NVidia: Where has GL_EXT_vertex_weighting gone?

Originally posted by Korval:
True though it may be, is your CPU doing anything but T&L? A GeForce 256 can get around 4-8M lit tris, but it frees up the CPU significantly.

With respect to two-matrix blending, we found that if properly interleaved, CPU/SSE-based blending could fit neatly in parallel with the rendering of the blended verts. So for a series of characters, blend A, draw A, blend B, draw B, etc…, the “draw A” and “blend B” phases could be done more or less in parallel. This required large batches of VAR’d verts to be rendered with a single glDrawElements call, which isn’t hard considering the blending puts the verts in a single coordinate space and the textures were pre-combined.

Someone may point out that the CPU could be doing something else during that time too, so it’s not truly “free.” But in that single-threaded app, without a fine-grain list of schedulable tasks, blending N verts and drawing N verts in parallel was a nicely balanced pair of activities.

Avi

Originally posted by Cyranose:
[b] With respect to two-matrix blending, we found that if properly interleaved, CPU/SSE-based blending could fit neatly in parallel with the rendering of the blended verts. So for a series of characters, blend A, draw A, blend B, draw B, etc…, the “draw A” and “blend B” phases could be done more or less in parallel. This required large batches of VAR’d verts to be rendered with a single glDrawElements call, which isn’t hard considering the blending puts the verts in a single coordinate space and the textures were pre-combined.

Someone may point out that the CPU could be doing something else during that time too, so it’s not truly “free.” But in that single-threaded app, without a fine-grain list of schedulable tasks, blending N verts and drawing N verts in parallel was a nicely balanced pair of activities.

Avi[/b]

I second this. Interleaving CPU and GFX can give great performance. I have had occasions where this even pays off things simple like a texgen.

Interleaving CPU and GFX can give great performance.

If you don’t care about anything other than rendering a scene, of course. If, however, you are interested in, say, running a physics simulation or some kind of game, the CPU time is critical. It is important to these applications that as little CPU time is spent on graphics tasks as possible.

Someone may point out that the CPU could be doing something else during that time too, so it’s not truly “free.” But in that single-threaded app, without a fine-grain list of schedulable tasks, blending N verts and drawing N verts in parallel was a nicely balanced pair of activities.

Except that it takes CPU time that could, if well written, be spent on other tasks. Even other rendering-based tasks (creating matrices for the next character, generating state, even compiling dynamic shaders).

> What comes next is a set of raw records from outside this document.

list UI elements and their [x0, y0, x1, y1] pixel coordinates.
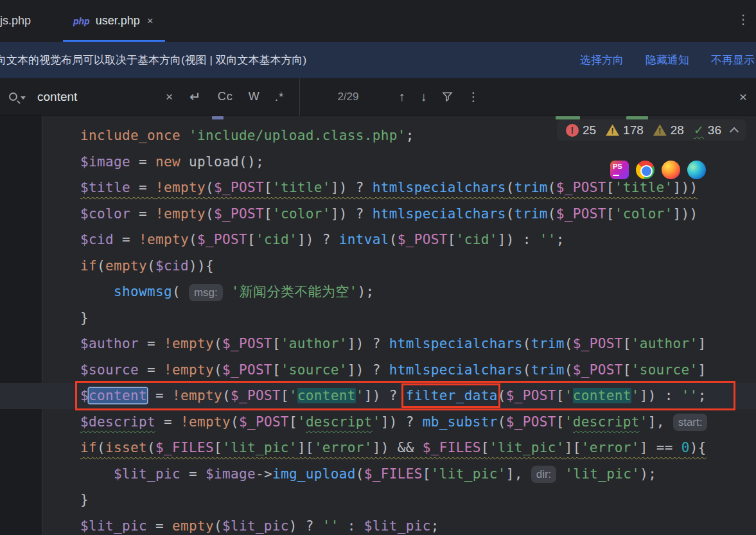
code-token: [ [481, 440, 489, 455]
code-token: ( [506, 206, 514, 222]
warning-count: 178 [623, 123, 644, 137]
code-token: $_POST [573, 336, 623, 351]
code-token: $_FILES [423, 440, 481, 455]
phpstorm-icon[interactable]: PS [610, 161, 629, 179]
code-token: 'cid' [256, 232, 297, 247]
error-icon: ! [566, 124, 579, 137]
code-token: ]) ? [347, 336, 389, 351]
whole-words-toggle[interactable]: W [249, 90, 259, 103]
filter-data-call: filter_data [406, 388, 498, 403]
code-line[interactable]: $color = !empty($_POST['color']) ? htmls… [0, 201, 756, 227]
code-token: ); [640, 466, 656, 482]
previous-match-button[interactable]: ↑ [399, 89, 405, 104]
code-line[interactable]: } [0, 305, 756, 331]
code-token: !empty [180, 414, 231, 430]
find-toolbar: content × ↵ Cc W .* 2/29 ↑ ↓ ⋮ × [0, 78, 756, 116]
search-input[interactable]: content [37, 90, 166, 104]
inspections-widget[interactable]: ! 25 ! 178 ! 28 ✓ 36 [557, 119, 746, 141]
code-token [80, 466, 114, 482]
code-token: '' [681, 388, 698, 403]
code-token: ( [389, 232, 398, 247]
code-token: [ [289, 414, 297, 430]
tabbar-more-icon[interactable]: ⋮ [735, 12, 751, 27]
clear-search-icon[interactable]: × [166, 90, 173, 104]
close-search-icon[interactable]: × [739, 89, 747, 105]
chevron-up-icon[interactable] [730, 127, 739, 136]
open-in-browser-popup: PS [610, 161, 706, 179]
code-line[interactable]: $source = !empty($_POST['source']) ? htm… [0, 357, 756, 383]
code-token: ( [97, 258, 105, 274]
code-token [223, 284, 231, 299]
code-token: htmlspecialchars [389, 336, 523, 351]
regex-toggle[interactable]: .* [275, 90, 285, 104]
tab-close-icon[interactable]: × [146, 15, 155, 28]
code-token: [ [606, 206, 615, 222]
firefox-icon[interactable] [662, 161, 680, 179]
code-token: $lit_pic [364, 518, 431, 534]
edge-icon[interactable] [687, 161, 706, 179]
code-token: 'color' [272, 206, 331, 222]
code-line[interactable]: $content = !empty($_POST['content']) ? f… [0, 383, 756, 409]
search-result-count: 2/29 [337, 91, 358, 103]
tab-js-php[interactable]: _js.php [0, 0, 44, 42]
code-token: ]) : [640, 388, 681, 403]
banner-link-choose-direction[interactable]: 选择方向 [580, 53, 624, 67]
filter-icon[interactable] [441, 91, 453, 103]
code-line[interactable]: $descript = !empty($_POST['descript']) ?… [0, 409, 756, 435]
code-token: $_FILES [364, 466, 423, 482]
code-token: ; [431, 518, 439, 534]
code-token: $color [80, 206, 130, 222]
code-token: ], [506, 466, 531, 482]
code-token: = [130, 206, 155, 222]
code-token: ]) && [373, 440, 423, 455]
code-token [180, 128, 189, 143]
code-token: [ [606, 180, 615, 195]
code-line[interactable]: } [0, 487, 756, 513]
code-token: trim [531, 336, 565, 351]
banner-link-hide-notification[interactable]: 隐藏通知 [646, 53, 689, 67]
match-case-toggle[interactable]: Cc [218, 90, 233, 103]
code-editor[interactable]: include_once 'include/upload.class.php';… [0, 116, 756, 535]
inlay-hint-dir: dir: [531, 466, 557, 483]
code-token: = [180, 466, 206, 482]
php-file-icon: php [73, 16, 90, 26]
code-line[interactable]: $author = !empty($_POST['author']) ? htm… [0, 331, 756, 357]
code-token: [ [214, 440, 222, 455]
code-token: $lit_pic [80, 518, 147, 534]
search-icon[interactable] [9, 92, 26, 101]
code-token: ) ? [289, 518, 322, 534]
code-token: htmlspecialchars [389, 362, 523, 378]
code-token: 0 [681, 440, 690, 455]
code-token: ; [406, 128, 414, 143]
code-line[interactable]: $lit_pic = empty($lit_pic) ? '' : $lit_p… [0, 513, 756, 535]
code-token: $_POST [222, 336, 272, 351]
code-token: ][ [565, 440, 581, 455]
code-token: ( [498, 388, 506, 403]
chrome-icon[interactable] [636, 161, 655, 179]
code-token: [ [264, 206, 272, 222]
code-token: $_POST [398, 232, 448, 247]
warning-icon: ! [606, 125, 619, 136]
code-token: $source [80, 362, 139, 378]
code-token: 'lit_pic' [431, 466, 506, 482]
code-token: ( [189, 232, 197, 247]
code-token: htmlspecialchars [373, 206, 506, 222]
code-line[interactable]: showmsg( msg: '新闻分类不能为空'); [0, 279, 756, 305]
newline-icon[interactable]: ↵ [189, 89, 201, 105]
code-token: trim [531, 362, 565, 378]
code-token: = [147, 518, 172, 534]
code-token: [ [556, 388, 565, 403]
code-token: 'cid' [456, 232, 498, 247]
tab-user-php[interactable]: php user.php × [63, 0, 165, 42]
next-match-button[interactable]: ↓ [421, 89, 427, 104]
code-token: 'lit_pic' [489, 440, 565, 455]
code-token: ' [356, 388, 364, 403]
banner-link-dont-show-again[interactable]: 不再显示 [711, 53, 755, 67]
code-token: [ [623, 362, 631, 378]
code-line[interactable]: $lit_pic = $image->img_upload($_FILES['l… [0, 461, 756, 487]
code-line[interactable]: if(empty($cid)){ [0, 253, 756, 279]
search-more-icon[interactable]: ⋮ [468, 89, 480, 104]
code-line[interactable]: $cid = !empty($_POST['cid']) ? intval($_… [0, 227, 756, 253]
code-token: $image [80, 154, 130, 170]
code-line[interactable]: if(isset($_FILES['lit_pic']['error']) &&… [0, 435, 756, 461]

Originally posted by Korval:
Except that it takes CPU time that could, if well written, be spent on other tasks. Even other rendering-based tasks (creating matrices for the next character, generating state, even compiling dynamic shaders).

I think you may need to define “well written” in this case. For example, in most systems I’ve seen or worked on, character matrices, IK, physics, state determination/sorting and dynamic shaders are all necessarily resolved well before rendering begins. I’m sure it’s possible to design versions of those that work in parallel, but it could have other implications, such as adding a frame of latency…

The core of it is that scheduling arbitrary (or even dynamically picked) tasks to fit between draw calls is extremely difficult to make work consistently in your favor. If you miscalculate, you can wind up not gaining anything or causing the GPU to wait, which is the worst case. Relying on the windows scheduler (for those of us who don’t use a real-time OS), doesn’t add much when the time slices are very small. What seems to work best (IMO) is finding balanced, predictable CPU and GPU tasks and pipelining those together. These are very small time-slices and so something like a 50-cycle per vertex times N vertex task, where the verts are computed, written to VBOs, and rendered immediately is very predictable and pipelinable.

As for GPU/CPU tradeoffs, keep in mind that using a few more CPU cycles in parallel with the GPU may make the rendering faster (by using simpler, even NOP shaders on occasion) and therefore free up more big chunks of time at the beginning and ends of the frame for other less pipelinable tasks, such as physics.

Avi

[edit: read NOP in this case to mean minimal, not literally no instructions. A shader needs to at least set the output vertex fields and perhaps do lighting here if nowhere else.]

[This message has been edited by Cyranose (edited 10-24-2003).]

Originally posted by Cyranose:
[b] These are very small time-slices and so something like a 50-cycle per vertex times N vertex task, where the verts are computed, written to VBOs, and rendered immediately is very predictable and pipelinable.

[b]

I did exactly the same. 50 CPU cycles per vertex allows for some dot products for texgen, or for lighting, or softskinning. Then the results are written into a STREAM_DRAW buffer and streamed together with the static rest, vertex positions for instance. This approach has given me the fastest overall throughput I could ever get. Not only peak performance for untextured, unlit triangles during Z-layout, but the same performance for any render pass.

Regarding to multiplexing CPU time I have had this idea, but not tried anything in this direction yet. What I had in mind is a kind of multiplexer that has a list of tasks to do (for instance, calc physics) and the renderer can yield cycles to the multiplexer whenever the CPU has to wait for GFX. Not coded as multithreading, just cooperative with timeouts.